Once I hit mile 21, I knew that I was going to finish. No chance in hell was I quitting with only five miles to go. This was also when I got to the Bronx, and the mood shifted. It was by far the most lively borough with bands, dancing and very excited spectators. I got a one minute leg massage + icy hot from some kind helpers which definitely propelled me for at least a mile!

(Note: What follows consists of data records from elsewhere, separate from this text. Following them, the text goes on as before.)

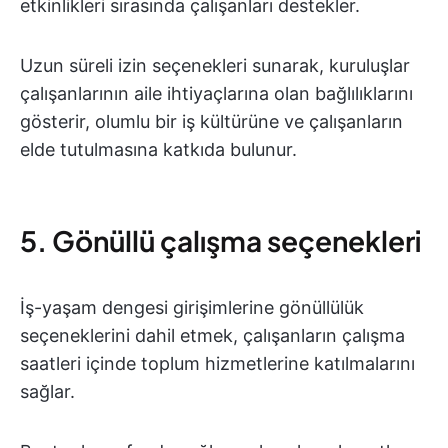
etkinlikleri sırasında çalışanları destekler.
Uzun süreli izin seçenekleri sunarak, kuruluşlar
çalışanlarının aile ihtiyaçlarına olan bağlılıklarını
gösterir, olumlu bir iş kültürüne ve çalışanların
elde tutulmasına katkıda bulunur.
5. Gönüllü çalışma seçenekleri
İş-yaşam dengesi girişimlerine gönüllülük
seçeneklerini dahil etmek, çalışanların çalışma
saatleri içinde toplum hizmetlerine katılmalarını
sağlar.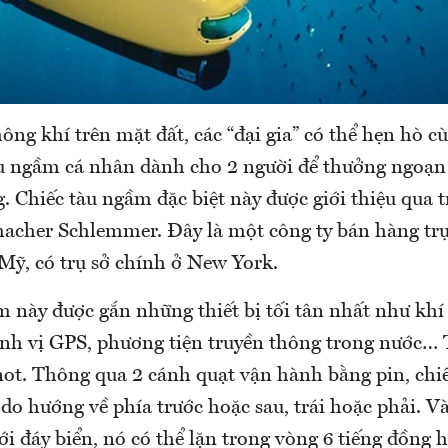
ông khí trên mặt đất, các “đại gia” có thể hẹn hò c
àu ngầm cá nhân dành cho 2 người để thưởng ngoạn
. Chiếc tàu ngầm đặc biệt này được giới thiệu qua 
cher Schlemmer. Đây là một công ty bán hàng trự
 Mỹ, có trụ sở chính ở New York.
m này được gắn những thiết bị tối tân nhất như khí
ịnh vị GPS, phương tiện truyền thông trong nước… 
not. Thông qua 2 cánh quạt vận hành bằng pin, chi
 do hướng về phía trước hoặc sau, trái hoặc phải. V
 đáy biển, nó có thể lặn trong vòng 6 tiếng đồng h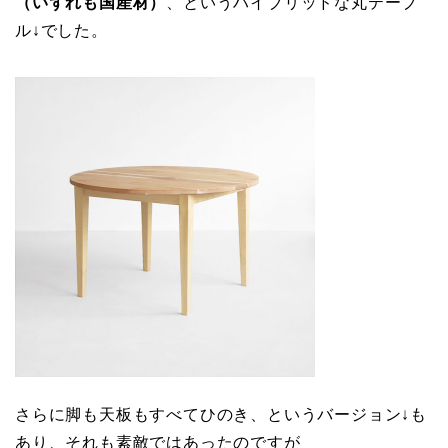
（いずれも国産材）
、というハイブリッドな丸テーブ
ル↓でした。
さらに脚も天板もすべてひのき、というバージョン↓も
あり、それも素敵ではあったのですが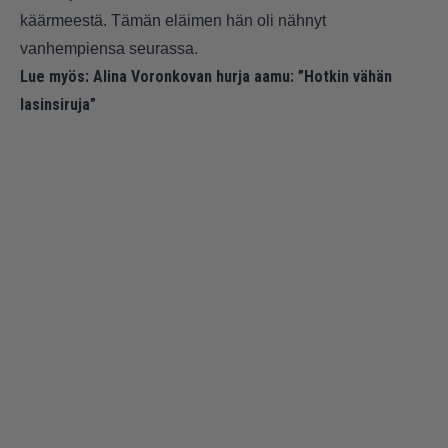
käärmeestä. Tämän eläimen hän oli nähnyt
vanhempiensa seurassa.
Lue myös:
Alina Voronkovan hurja aamu: ”Hotkin vähän
lasinsiruja”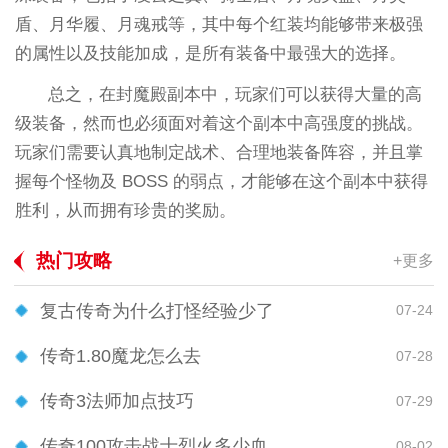
盾、月华履、月魂戒等，其中每个红装均能够带来极强
的属性以及技能加成，是所有装备中最强大的选择。
总之，在封魔殿副本中，玩家们可以获得大量的高
级装备，然而也必须面对着这个副本中高强度的挑战。
玩家们需要认真地制定战术、合理地装备阵容，并且掌
握每个怪物及 BOSS 的弱点，才能够在这个副本中获得
胜利，从而拥有珍贵的奖励。
热门攻略
+更多
复古传奇为什么打怪经验少了
07-24
传奇1.80魔龙怎么去
07-28
传奇3法师加点技巧
07-29
传奇100攻击战士烈火多少血
08-02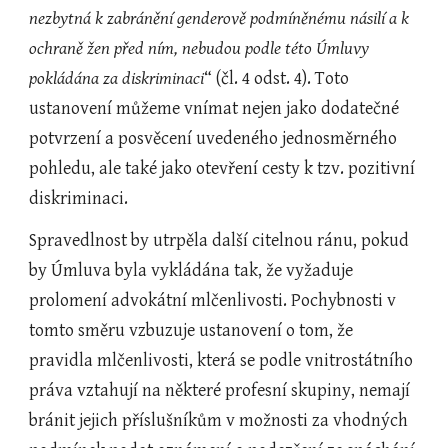
nezbytná k zabránění genderově podmíněnému násilí a k 
ochraně žen před ním, nebudou podle této Úmluvy 
pokládána za diskriminaci
“ (čl. 4 odst. 4). Toto 
ustanovení můžeme vnímat nejen jako dodatečné 
potvrzení a posvěcení uvedeného jednosměrného 
pohledu, ale také jako otevření cesty k tzv. pozitivní 
diskriminaci. 
Spravedlnost by utrpěla další citelnou ránu, pokud 
by Úmluva byla vykládána tak, že vyžaduje 
prolomení advokátní mlčenlivosti. Pochybnosti v 
tomto směru vzbuzuje ustanovení o tom, že 
pravidla mlčenlivosti, která se podle vnitrostátního 
práva vztahují na některé profesní skupiny, nemají 
bránit jejich příslušníkům v možnosti za vhodných 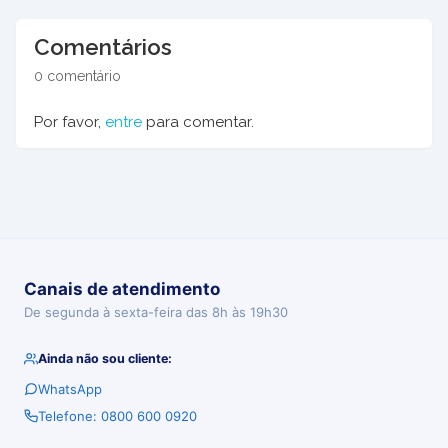
Comentários
0 comentário
Por favor,
entre
para comentar.
Canais de atendimento
De segunda à sexta-feira das 8h às 19h30
Ainda não sou cliente:
WhatsApp
Telefone: 0800 600 0920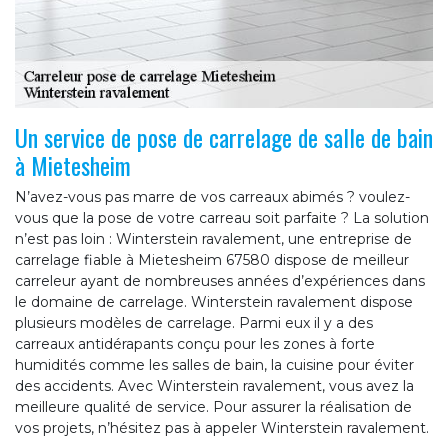
Un service de pose de carrelage de salle de bain
à Mietesheim
N’avez-vous pas marre de vos carreaux abimés ? voulez-
vous que la pose de votre carreau soit parfaite ? La solution
n’est pas loin : Winterstein ravalement, une entreprise de
carrelage fiable à Mietesheim 67580 dispose de meilleur
carreleur ayant de nombreuses années d’expériences dans
le domaine de carrelage. Winterstein ravalement dispose
plusieurs modèles de carrelage. Parmi eux il y a des
carreaux antidérapants conçu pour les zones à forte
humidités comme les salles de bain, la cuisine pour éviter
des accidents. Avec Winterstein ravalement, vous avez la
meilleure qualité de service. Pour assurer la réalisation de
vos projets, n’hésitez pas à appeler Winterstein ravalement.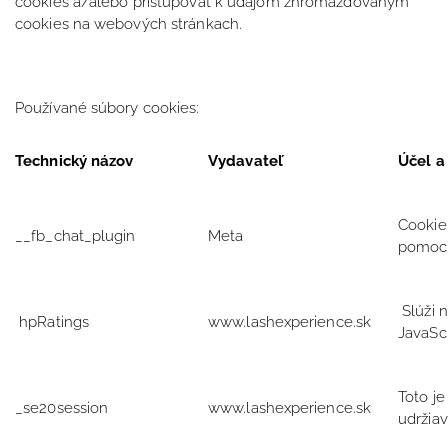
cookies a/alebo pristupovať k údajom zhromažďovaným
cookies na webových stránkach.
Používané súbory cookies:
Technický názov
Vydavateľ
Účel a
Cookie 
__fb_chat_plugin
Meta
pomoco
Slúži 
hpRatings
www.lashexperience.sk
JavaSc
Toto je
_se20session
www.lashexperience.sk
udržia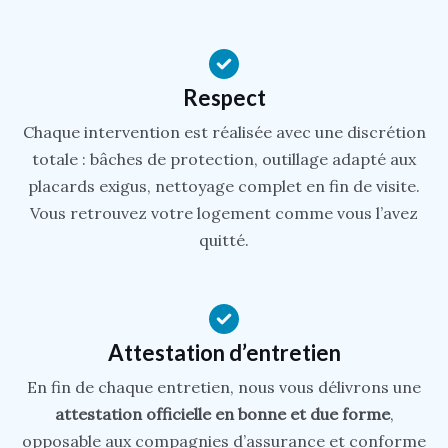
Respect
Chaque intervention est réalisée avec une discrétion
totale : bâches de protection, outillage adapté aux
placards exigus, nettoyage complet en fin de visite.
Vous retrouvez votre logement comme vous l’avez
quitté.
Attestation d’entretien
En fin de chaque entretien, nous vous délivrons une
attestation officielle en bonne et due forme
,
opposable aux compagnies d’assurance et conforme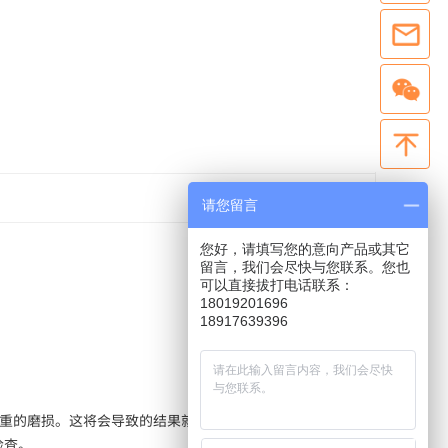
请您留言
您好，请填写您的意向产品或其它
留言，我们会尽快与您联系。您也
可以直接拔打电话联系：
18019201696
18917639396
受到严重的磨损。这将会导致的结果就是，随着时间的推移，控
检查。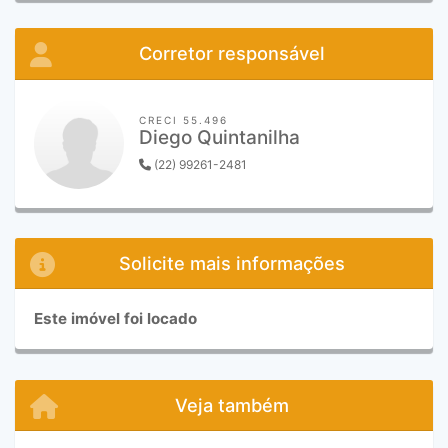
Corretor responsável
CRECI 55.496
Diego Quintanilha
(22) 99261-2481
Solicite mais informações
Este imóvel foi locado
Veja também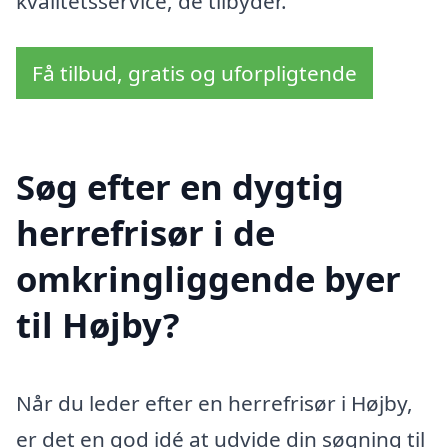
kvalitetsservice, de tilbyder.
Få tilbud, gratis og uforpligtende
Søg efter en dygtig
herrefrisør i de
omkringliggende byer
til Højby?
Når du leder efter en herrefrisør i Højby,
er det en god idé at udvide din søgning til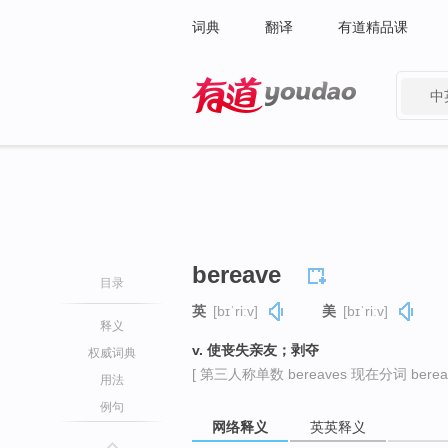
词典
翻译
有道精品课
中
有道 - 网易旗下搜索
bereave
目录
英
[bɪˈriːv]
美
[bɪˈriːv]
释义
v. 使丧失亲友；剥夺
权威词典
[ 第三人称单数 bereaves 现在分词 bereavi
用法
例句
网络释义
英英释义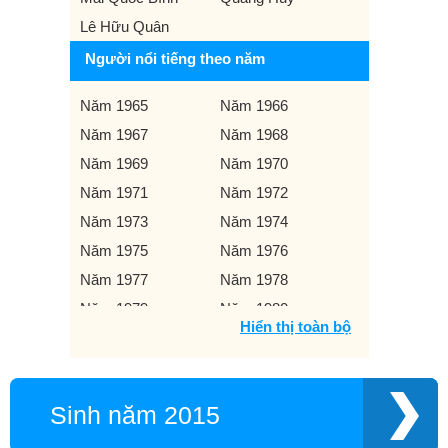
Lê Hữu Quân
Người nổi tiếng theo năm
Năm 1965
Năm 1966
Năm 1967
Năm 1968
Năm 1969
Năm 1970
Năm 1971
Năm 1972
Năm 1973
Năm 1974
Năm 1975
Năm 1976
Năm 1977
Năm 1978
Năm 1979
Năm 1980
Hiển thị toàn bộ
Năm 1981
Năm 1982
Năm 1983
Năm 1984
Năm 1985
Năm 1986
Sinh năm 2015
Năm 1987
Năm 1988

When I got into Central Park and saw the sign marking one mile to go, I picked it up (as much as I could). This is when the tears came again (seriously, what is wrong with me?!). Everyone was yelling and cheering about how close we were to the finish. That last 800 meters was brutal – I could see the end, but it didn’t seem like it was getting closer!
When I stepped across the finish line, I breathed a heavy sigh of relief, and of course…started crying. This time it was full blown, deep sobs. I was so thankful it was over, so proud of myself, and so happy that I accomplished a goal like running a marathon.
What motivated you to keep going during the race when you felt like giving up?
Different things at different points kept me going. For awhile, it was the crowds and energy of the city.
When I was at my lowest at around mile 20, I thought about all of my friends and family who were following along with me. I kept getting texts from people saying things like, “you only have 5 miles to go…keep it up!”. I knew so many people were proud of what I was doing and I didn’t want to let them down as much as I didn’t want to let myself down!
What made this race special? Any moments throughout the race that made you smile?
The energy of NYC made this one of the most amazing races I’ve ran. Every single mile of the race there was someone there cheering me on. The city truly comes out to support the 50,000+ runners, and it makes all the difference. There were so many moments where a tiny toddler was giving high fives; a happy grandma was handing out oranges; or a family was cheering for their loved one…I couldn’t help but smile.
The best moments for me were when I was running behind someone who saw their family/friends on the side of the road. The excitement and cheering at seeing their supporters made me so happy (and of course, emotional).
What were your thoughts at the end?
#1 Holy shit, thank God it is over
#2 Heavy Crying. Like uncontrollable sobbing.
#3 Text my dad and tell him how bad I am hurting in this moment and how horrible parts of the race were to remind me the next time I say I want to run a marathon.
What was the most surprising thing about the marathon?
How many people there were.
I knew there were going to be 50,000 or so runners. But I didn’t realize how many other people it took for the marathon to function. Every water station had at least 100 volunteers. There were medical stations, police officers, sanitation workers, bus drivers — all working together to make this event run smoothly. Then of course the amount of spectators…it was incredible!
This race had every kind of person (race, nationality, age, gender, orientation) co-mingling in a safe and friendly environment. It really made me think about how good people are in this world.
What did you like about the NYC marathon, and would you do it again?
So, one of my immediate thoughts when finishing was, “I will never run a marathon again.” But after finishing and reflecting, I will definitely run a marathon again. I would do the NYC marathon again, but also want to experience other cities around the world and see how those marathon experiences compare.
What destination fitness event do you have planned next?
I’m running a 10k in Seoul, South Korea in March.
What top tip would you give someone who is traveling to compete in a marathon?
- Give yourself enough time before AND after the marathon to do all of the things you want to do in the city you are visiting.
- Look up and around. Use the marathon as a time to see some new (or old) sights. Let the scenery motivate you to keep going!
- Don’t forget to bring your body glide…you can never have enough!
Have you ever traveled for a race? What was it and what was it like?!